The increasing prevalence of plasmid-mediated AmpC β-lactamases in E. coli and K. pneumoniae is becoming a serious worldwide problem. To make this problem worse, many laboratories are having difficulties in detecting these enzymes using a unified criteria in clinical isolates [8, 9]. A report has shown that, in the United States, among 752 K. pneumoniae and E. coli strains from 70 sites in 25 states, 7 to 8.5% of the K. pneumoniae and 4% of the E. coli strains contain plasmid-mediated AmpC-type enzymes [10]. As the prevalence of E. coli- and K. pneumoniae-producing plasmid-mediated AmpC β-lactamases arise in tandem with the pervasive use of the broad-spectrum cephalosporins [11], it is getting difficult to select antibiotics to treat patients, especially pediatric patients. In addition, plasmid-mediated AmpC β-lactamases confer transmissible cephalosporin resistances to pathogens [12], which may pose an important problem to public health.

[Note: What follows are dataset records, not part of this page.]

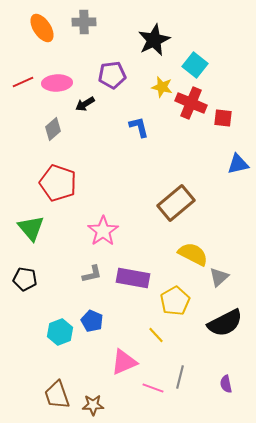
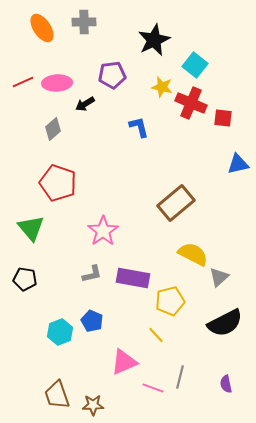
yellow pentagon: moved 5 px left; rotated 16 degrees clockwise
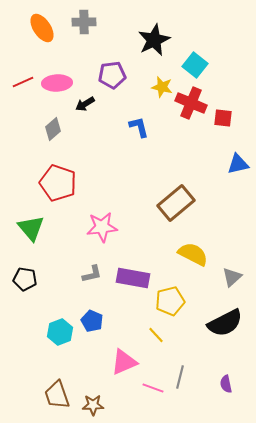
pink star: moved 1 px left, 4 px up; rotated 28 degrees clockwise
gray triangle: moved 13 px right
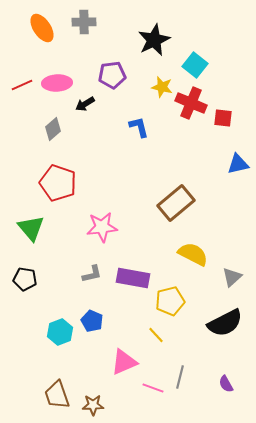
red line: moved 1 px left, 3 px down
purple semicircle: rotated 18 degrees counterclockwise
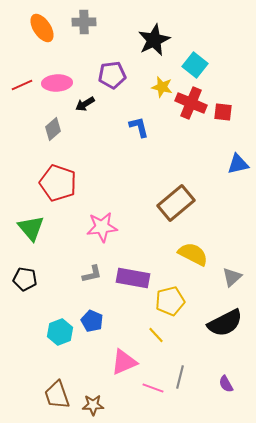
red square: moved 6 px up
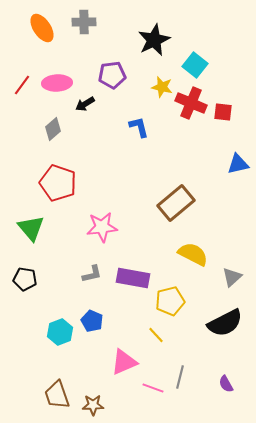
red line: rotated 30 degrees counterclockwise
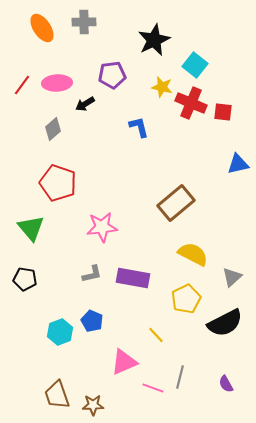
yellow pentagon: moved 16 px right, 2 px up; rotated 12 degrees counterclockwise
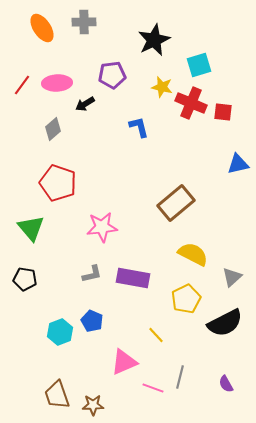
cyan square: moved 4 px right; rotated 35 degrees clockwise
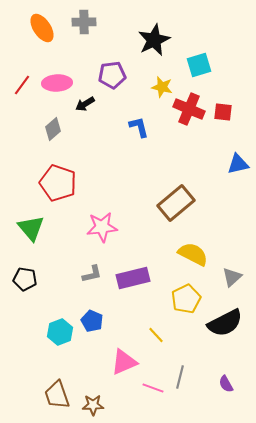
red cross: moved 2 px left, 6 px down
purple rectangle: rotated 24 degrees counterclockwise
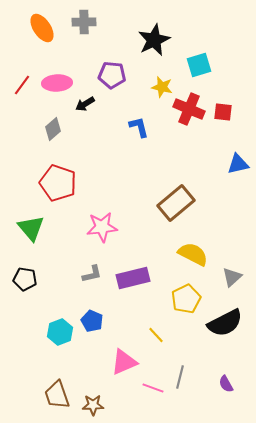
purple pentagon: rotated 12 degrees clockwise
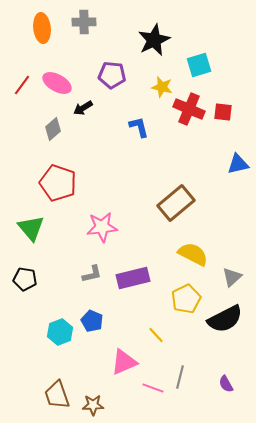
orange ellipse: rotated 28 degrees clockwise
pink ellipse: rotated 32 degrees clockwise
black arrow: moved 2 px left, 4 px down
black semicircle: moved 4 px up
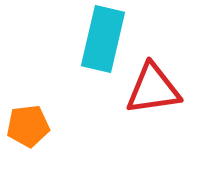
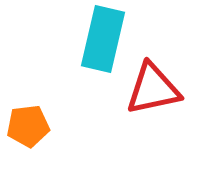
red triangle: rotated 4 degrees counterclockwise
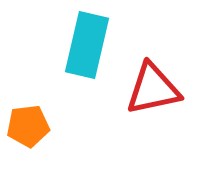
cyan rectangle: moved 16 px left, 6 px down
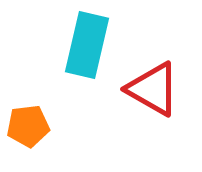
red triangle: rotated 42 degrees clockwise
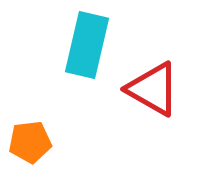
orange pentagon: moved 2 px right, 16 px down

Cases of TEM-, SHV-, and CTX-M-type extended-spectrum β-lactamases (ESBLs), and DHA-type AmpC β-lactamases in E. coli and K. pneumoniae isolates have been reported in China [13, 14]. However, the true rate of occurrence of plasmid-mediated AmpC β-lactamases in K. pneumoniae and E. coli among the Chinese pediatric population remains unknown.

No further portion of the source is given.